The Diamond Standard
Not long ago, an elderly couple driving a rental car from Denver to a planned getaway at The Broadmoor, the luxurious European-style resort at the base of the Rocky Mountains in Colorado Springs, blew a tire just as they arrived in Colorado Springs.
Shortly after pulling over to the side of the road, a young man stopped and offered his assistance. He changed the tire, refused a gratuity, and drove away.
“As the couple pulled into The Broadmoor, who do you think was standing there waiting in his doorman’s attire … the same guy,” recounts Steve Bartolin, chairman of The Broadmoor, sharing a letter of gratitude from the couple. “He had no idea they were Broadmoor guests, and they had no idea he was an employee.”

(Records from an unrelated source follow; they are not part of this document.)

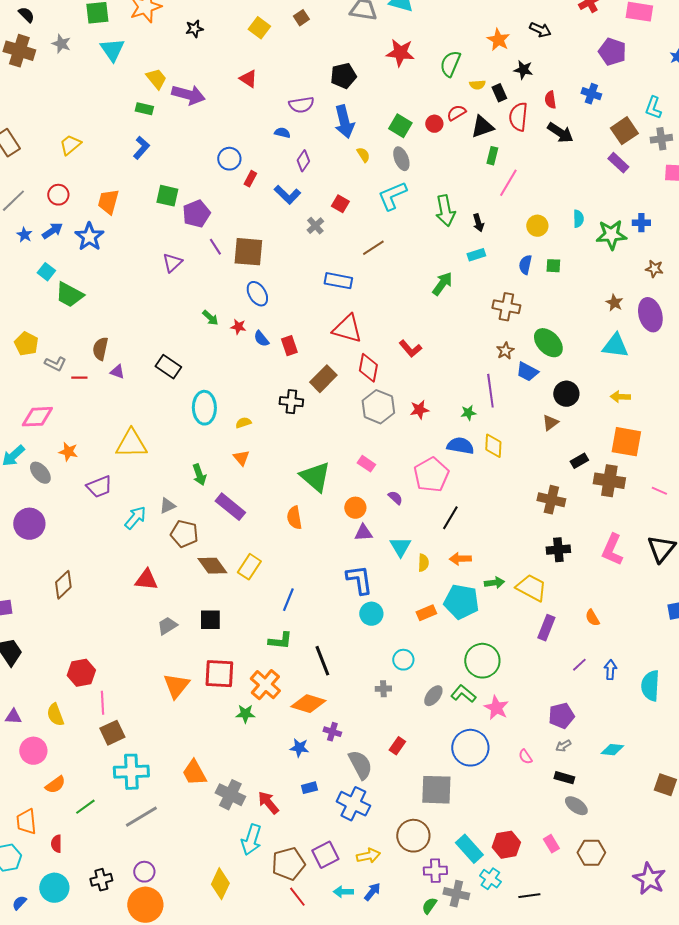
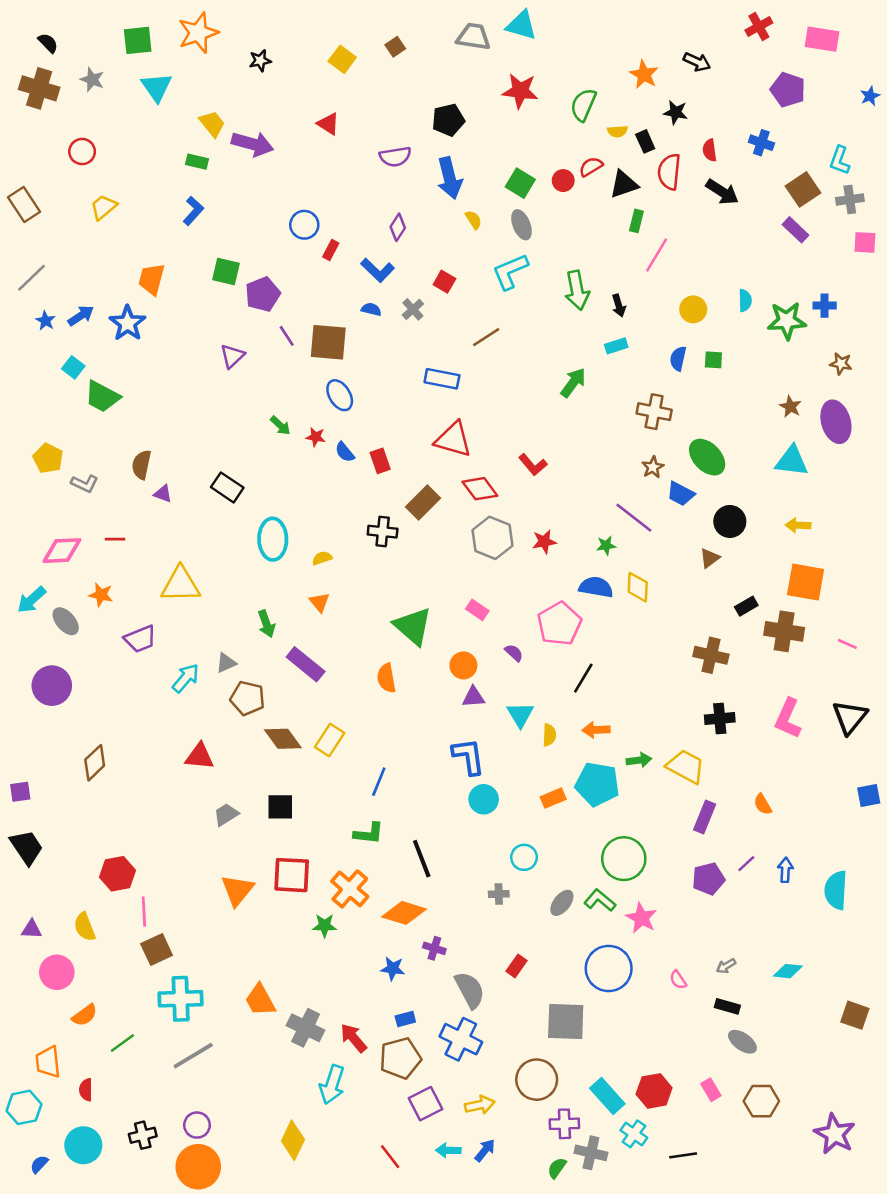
blue semicircle: (282, 133) -> (371, 309), moved
red circle: (58, 195) -> (82, 152), moved
red diamond: (368, 368) -> (480, 489), turned -48
red line: (79, 378) -> (115, 539), moved
purple line: (490, 391) -> (634, 518), turned -44
purple pentagon: (561, 716) -> (708, 879), moved
brown pentagon: (288, 864) -> (400, 1058), moved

While the act of kindness did not occur on The Broadmoor grounds, the couple nonetheless equated the young man’s willingness to help travelers with the training he received at the venerable hotel and further cemented the hotel’s sterling reputation.
“It’s the kind of character we look for when we hire people,” said Bartolin, who served as chief executive officer and president of The Broadmoor until 2015. “We hire first and foremost people with the right attitude. We can train experience, but we can’t train attitude.”
That commitment to instilling excellent service in its staff has helped The Broadmoor earn AAA’s coveted Five Diamond Award for 42 consecutive years, an accomplishment unmatched by any other hotel in North America. The 2018 Five Diamond Award comes as the resort celebrates its centennial this year.
“To be recognized year after year for a level of excellence in our industry is an honor,” says Jack Damioli, CEO and president of The Broadmoor. “That honor is not just given out, it must be earned—not just by any one department, or any one person, but by a team that is fully committed to giving its very best to each guest who walks through our doors. What this designation represents to us as a historic, 100-year-old resort is continued validation that we are meeting and exceeding expectations. We are recognizing change and moving in a direction to serve our guests in a way that they have come to expect from us. We take great pride in this.”
Grand Dame of the Rockies
The Penrose Suite sun room offers amble seating for groups to enjoy its warmth and all-season views. Courtesy of The Broadmoor
Begun in 1976, the Five Diamond Award ratings guidelines, updated every five years, honor outstanding guest services and well-maintained buildings and grounds. In the case of The Broadmoor, the extensive grounds include the Italianate, Renaissance-style hotel—a series of pink stucco buildings connected by walkways and surrounding a man-made lake. Guests and locals alike stroll the walkways, framed by well-manicured grounds and gardens and stunning mountain views.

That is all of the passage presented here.